Balas, minas e granadas, matam ou ferem o corpo. Mas ver a morte de um amigo também fere por dentro, na cabeça. O Stress Pós-Traumático nos militares portugueses é uma doença muito pouco estudada.

Olhei para as minhas mãos e vi fios de cabelo. A minha mulher, Isabel (nome fictício), estava deitada no chão do quarto aos berros comigo. Não percebi logo o que se tinha passado. Senti-me como se estivesse a afogar-me. Não queria acreditar que tinha tido outro pesadelo com a missão. Outra vez. Foda-se.

O Stress Pós-Traumático é quase um fantasma em Portugal. De certa forma, ainda é tabu pensar que homens tão “duros” possam “amolecer” e “ter medo”, afirmaram alguns especialistas com quem o Observador conversou. As feridas do Stress Pós-Traumático podem ser invisíveis, mas a dor é real.

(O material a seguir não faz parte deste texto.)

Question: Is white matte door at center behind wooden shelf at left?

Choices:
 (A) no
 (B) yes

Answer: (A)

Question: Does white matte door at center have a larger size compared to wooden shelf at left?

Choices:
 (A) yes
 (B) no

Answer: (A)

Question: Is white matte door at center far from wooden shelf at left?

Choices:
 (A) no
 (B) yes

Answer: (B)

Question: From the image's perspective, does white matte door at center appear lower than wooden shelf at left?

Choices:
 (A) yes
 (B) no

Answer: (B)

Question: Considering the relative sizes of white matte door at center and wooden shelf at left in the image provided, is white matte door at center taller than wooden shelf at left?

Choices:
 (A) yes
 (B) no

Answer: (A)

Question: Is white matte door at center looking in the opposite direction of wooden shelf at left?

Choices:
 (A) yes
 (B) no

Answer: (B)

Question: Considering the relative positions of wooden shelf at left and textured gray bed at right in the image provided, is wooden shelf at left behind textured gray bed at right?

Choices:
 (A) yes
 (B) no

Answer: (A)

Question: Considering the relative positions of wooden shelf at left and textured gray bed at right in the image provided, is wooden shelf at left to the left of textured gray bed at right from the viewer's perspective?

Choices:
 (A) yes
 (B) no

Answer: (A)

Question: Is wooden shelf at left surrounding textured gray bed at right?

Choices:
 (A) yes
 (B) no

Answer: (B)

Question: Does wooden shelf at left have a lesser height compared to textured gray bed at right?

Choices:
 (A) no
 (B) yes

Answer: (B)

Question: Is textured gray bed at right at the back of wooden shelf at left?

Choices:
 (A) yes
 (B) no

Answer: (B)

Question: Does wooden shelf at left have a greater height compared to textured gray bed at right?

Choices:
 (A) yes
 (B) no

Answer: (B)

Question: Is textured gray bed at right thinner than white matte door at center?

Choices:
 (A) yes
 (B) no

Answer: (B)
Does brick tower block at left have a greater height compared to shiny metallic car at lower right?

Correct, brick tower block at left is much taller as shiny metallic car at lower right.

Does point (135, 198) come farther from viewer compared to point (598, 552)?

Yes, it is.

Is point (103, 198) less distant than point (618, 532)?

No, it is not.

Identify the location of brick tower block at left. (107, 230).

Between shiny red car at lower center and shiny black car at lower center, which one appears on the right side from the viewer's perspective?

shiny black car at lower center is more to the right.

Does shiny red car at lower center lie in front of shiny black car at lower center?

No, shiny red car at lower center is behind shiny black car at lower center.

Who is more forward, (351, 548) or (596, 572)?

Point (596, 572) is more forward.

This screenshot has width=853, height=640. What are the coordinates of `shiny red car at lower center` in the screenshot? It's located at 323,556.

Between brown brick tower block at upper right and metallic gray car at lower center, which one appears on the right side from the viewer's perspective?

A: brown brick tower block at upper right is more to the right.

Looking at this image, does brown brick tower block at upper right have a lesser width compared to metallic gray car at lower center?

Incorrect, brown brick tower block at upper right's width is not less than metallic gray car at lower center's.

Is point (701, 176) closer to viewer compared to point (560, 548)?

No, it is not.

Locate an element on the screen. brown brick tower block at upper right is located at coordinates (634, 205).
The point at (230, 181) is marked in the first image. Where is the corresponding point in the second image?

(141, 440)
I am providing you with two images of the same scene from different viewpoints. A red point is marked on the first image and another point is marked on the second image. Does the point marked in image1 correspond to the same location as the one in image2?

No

Nem este é um tema estranho ao país. Portugal ainda tem memória dos vários casos dos militares que participaram na guerra colonial e que ainda hoje estão a ser tratados. Para Ricardo Pinho, psicólogo e presidente da Associação Nacional de Contratados do Exército, naquela guerra muitos portugueses foram confrontados com a questão de “matar para sobreviver”, algo que “altera profundamente o estado de espírito das pessoas”. Eram pessoas sem treino, enviadas à força e com valores “cristãos muito fechados”, lembra.

Quando regressaram, “não eram vistos como pessoas que arriscaram a vida pela pátria”. Vinham doentes, com cicatrizes invisíveis na memória. Despoletaram casos de violência doméstica, que muitas vezes passaram despercebidos.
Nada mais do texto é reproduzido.